Conditional Expectation
Conditional expectation is the best prediction of a random variable given the information in a sub-sigma-algebra, defined abstractly through the Radon-Nikodym theorem and behaving like an averaging projection that respects the available information.
Definition
The conditional expectation of an integrable random variable given a sub-sigma-algebra is the unique, up to almost-sure equality, integrable function that is measurable with respect to that sub-sigma-algebra and has the same integral as the original variable over every set in it.
Scope
The topic covers the definition of conditional expectation given a sub-sigma-algebra, its existence and almost-sure uniqueness via the Radon-Nikodym theorem, the tower, taking-out-what-is-known, and conditional-Jensen properties, the interpretation as an orthogonal projection in the space of square-integrable variables, conditional probability and regular conditional distributions, and the role of conditioning as the engine of martingales and Bayesian updating.
Core questions
- How can expectation be conditioned on information that may include events of probability zero?
- Why is conditional expectation unique only up to an almost-sure null set?

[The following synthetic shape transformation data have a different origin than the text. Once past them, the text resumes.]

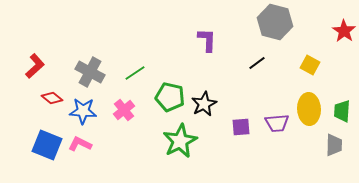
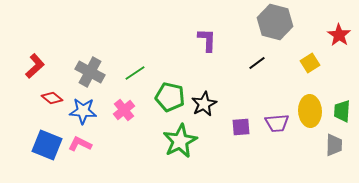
red star: moved 5 px left, 4 px down
yellow square: moved 2 px up; rotated 30 degrees clockwise
yellow ellipse: moved 1 px right, 2 px down
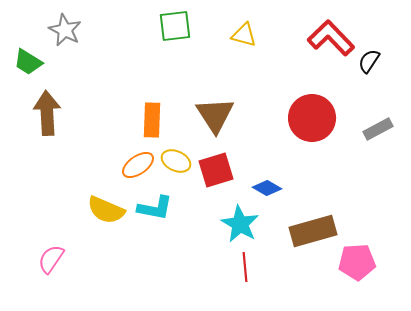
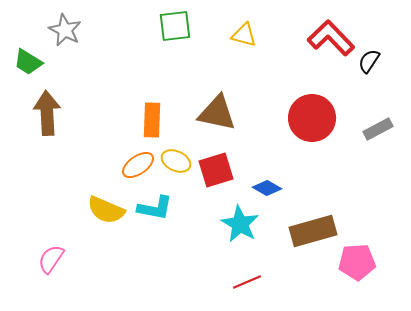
brown triangle: moved 2 px right, 2 px up; rotated 45 degrees counterclockwise
red line: moved 2 px right, 15 px down; rotated 72 degrees clockwise
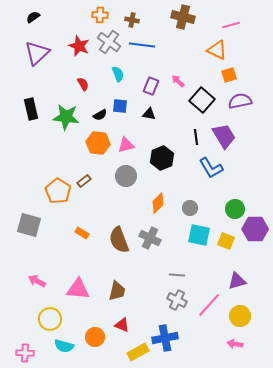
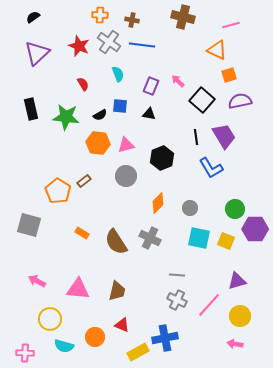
cyan square at (199, 235): moved 3 px down
brown semicircle at (119, 240): moved 3 px left, 2 px down; rotated 12 degrees counterclockwise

- In what sense is conditional expectation the best predictor of a random variable?
- How do the tower and pull-out properties make conditional expectation tractable?
Key concepts
- conditioning sigma-algebra
- Radon-Nikodym derivative
- tower property
- least-squares projection
- regular conditional distribution
Key theories
- Existence via Radon-Nikodym
- Conditional expectation exists because the measure obtained by integrating the random variable over sets of the sub-sigma-algebra is absolutely continuous with respect to the restricted probability measure, and its Radon-Nikodym derivative is the conditional expectation.
- Tower property
- Conditioning on a coarser sigma-algebra after conditioning on a finer one returns the coarser conditional expectation, so iterated conditioning collapses to the coarsest level; this smoothing identity is fundamental to martingale theory and filtering.
- Projection characterization
- For square-integrable variables, conditional expectation is the orthogonal projection onto the subspace of variables measurable with respect to the conditioning sigma-algebra, which makes it the least-squares-optimal predictor given the available information.
Clinical relevance
Conditional expectation is the formal basis of prediction and updating under uncertainty: it defines martingales, underlies the Kalman filter and nonlinear filtering, expresses Bayesian posterior means, and gives the no-arbitrage price of a contingent claim as a conditional expectation under a risk-neutral measure.
History
Kolmogorov introduced the general definition of conditional expectation with respect to a sigma-algebra in 1933, resolving the paradoxes of conditioning on null events by anchoring it in the Radon-Nikodym theorem; Doob then made it the foundation of martingale theory.
Key figures
- Andrey Kolmogorov
- Joseph L. Doob
- Johann Radon
- Otton Nikodym
Related topics
Seminal works
- williams1991
Frequently asked questions
- Why is conditional expectation a random variable rather than a number?
- Because it must encode the predicted value for every possible state of the conditioning information; as that information varies over the sample space the predicted value varies, making conditional expectation a function measurable with respect to the conditioning sigma-algebra.
- How does conditioning on a sigma-algebra generalize conditioning on an event?
- Conditioning on an event of positive probability is the special case where the sub-sigma-algebra is generated by that event and its complement; the general definition extends this to information that cannot be captured by any single positive-probability event.